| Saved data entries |

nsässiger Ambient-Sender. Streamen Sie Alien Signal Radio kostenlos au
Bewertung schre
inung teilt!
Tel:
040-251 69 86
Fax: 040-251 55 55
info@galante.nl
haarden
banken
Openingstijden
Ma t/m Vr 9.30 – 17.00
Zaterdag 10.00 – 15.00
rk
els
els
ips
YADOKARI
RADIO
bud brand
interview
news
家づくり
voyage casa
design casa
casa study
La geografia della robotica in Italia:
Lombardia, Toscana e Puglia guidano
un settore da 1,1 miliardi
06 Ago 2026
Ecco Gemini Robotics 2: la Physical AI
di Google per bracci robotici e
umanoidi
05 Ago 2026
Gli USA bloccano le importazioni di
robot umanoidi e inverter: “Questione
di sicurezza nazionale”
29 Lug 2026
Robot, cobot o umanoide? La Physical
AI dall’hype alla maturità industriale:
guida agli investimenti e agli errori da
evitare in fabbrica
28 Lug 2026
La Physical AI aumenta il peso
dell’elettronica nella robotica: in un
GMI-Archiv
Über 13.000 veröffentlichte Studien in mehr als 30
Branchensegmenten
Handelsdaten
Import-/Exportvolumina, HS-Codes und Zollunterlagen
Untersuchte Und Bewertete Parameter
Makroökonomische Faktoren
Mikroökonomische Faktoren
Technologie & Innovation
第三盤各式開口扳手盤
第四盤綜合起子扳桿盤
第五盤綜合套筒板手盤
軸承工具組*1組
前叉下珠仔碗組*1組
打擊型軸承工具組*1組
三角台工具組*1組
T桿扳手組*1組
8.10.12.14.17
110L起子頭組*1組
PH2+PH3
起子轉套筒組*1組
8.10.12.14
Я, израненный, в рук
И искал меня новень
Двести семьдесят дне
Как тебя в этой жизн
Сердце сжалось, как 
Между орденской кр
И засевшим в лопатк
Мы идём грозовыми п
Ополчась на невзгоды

...

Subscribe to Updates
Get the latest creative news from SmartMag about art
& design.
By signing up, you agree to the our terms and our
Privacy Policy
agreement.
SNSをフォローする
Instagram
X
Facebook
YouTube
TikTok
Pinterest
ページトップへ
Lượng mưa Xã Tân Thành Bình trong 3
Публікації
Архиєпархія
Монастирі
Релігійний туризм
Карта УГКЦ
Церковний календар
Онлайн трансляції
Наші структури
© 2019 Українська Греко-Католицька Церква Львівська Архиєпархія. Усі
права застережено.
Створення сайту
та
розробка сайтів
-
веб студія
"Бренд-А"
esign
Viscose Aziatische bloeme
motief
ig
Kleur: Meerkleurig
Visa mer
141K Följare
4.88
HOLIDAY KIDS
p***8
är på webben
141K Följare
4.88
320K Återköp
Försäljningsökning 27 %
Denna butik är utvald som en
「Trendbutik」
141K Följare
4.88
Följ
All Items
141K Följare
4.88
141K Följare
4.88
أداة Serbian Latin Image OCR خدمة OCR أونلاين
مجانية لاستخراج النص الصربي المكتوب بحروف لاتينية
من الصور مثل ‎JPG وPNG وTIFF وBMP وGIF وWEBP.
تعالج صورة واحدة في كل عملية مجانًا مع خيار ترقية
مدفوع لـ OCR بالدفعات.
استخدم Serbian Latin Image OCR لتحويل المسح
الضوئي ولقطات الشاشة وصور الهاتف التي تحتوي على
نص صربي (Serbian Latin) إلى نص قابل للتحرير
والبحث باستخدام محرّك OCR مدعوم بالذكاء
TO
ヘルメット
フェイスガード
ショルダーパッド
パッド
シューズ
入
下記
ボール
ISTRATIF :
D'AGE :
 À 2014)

| YOUR INSTRUCTIONS |
Write down exactly the span of lines above from the one containing "nsässiger Ambient-Sender. Streamen" to the one containing "Ополчась на невзгоды", both ends included.

| WORKED SOLUTION |
nsässiger Ambient-Sender. Streamen Sie Alien Signal Radio kostenlos au
Bewertung schre
inung teilt!
Tel:
040-251 69 86
Fax: 040-251 55 55
info@galante.nl
haarden
banken
Openingstijden
Ma t/m Vr 9.30 – 17.00
Zaterdag 10.00 – 15.00
rk
els
els
ips
YADOKARI
RADIO
bud brand
interview
news
家づくり
voyage casa
design casa
casa study
La geografia della robotica in Italia:
Lombardia, Toscana e Puglia guidano
un settore da 1,1 miliardi
06 Ago 2026
Ecco Gemini Robotics 2: la Physical AI
di Google per bracci robotici e
umanoidi
05 Ago 2026
Gli USA bloccano le importazioni di
robot umanoidi e inverter: “Questione
di sicurezza nazionale”
29 Lug 2026
Robot, cobot o umanoide? La Physical
AI dall’hype alla maturità industriale:
guida agli investimenti e agli errori da
evitare in fabbrica
28 Lug 2026
La Physical AI aumenta il peso
dell’elettronica nella robotica: in un
GMI-Archiv
Über 13.000 veröffentlichte Studien in mehr als 30
Branchensegmenten
Handelsdaten
Import-/Exportvolumina, HS-Codes und Zollunterlagen
Untersuchte Und Bewertete Parameter
Makroökonomische Faktoren
Mikroökonomische Faktoren
Technologie & Innovation
第三盤各式開口扳手盤
第四盤綜合起子扳桿盤
第五盤綜合套筒板手盤
軸承工具組*1組
前叉下珠仔碗組*1組
打擊型軸承工具組*1組
三角台工具組*1組
T桿扳手組*1組
8.10.12.14.17
110L起子頭組*1組
PH2+PH3
起子轉套筒組*1組
8.10.12.14
Я, израненный, в рук
И искал меня новень
Двести семьдесят дне
Как тебя в этой жизн
Сердце сжалось, как 
Между орденской кр
И засевшим в лопатк
Мы идём грозовыми п
Ополчась на невзгоды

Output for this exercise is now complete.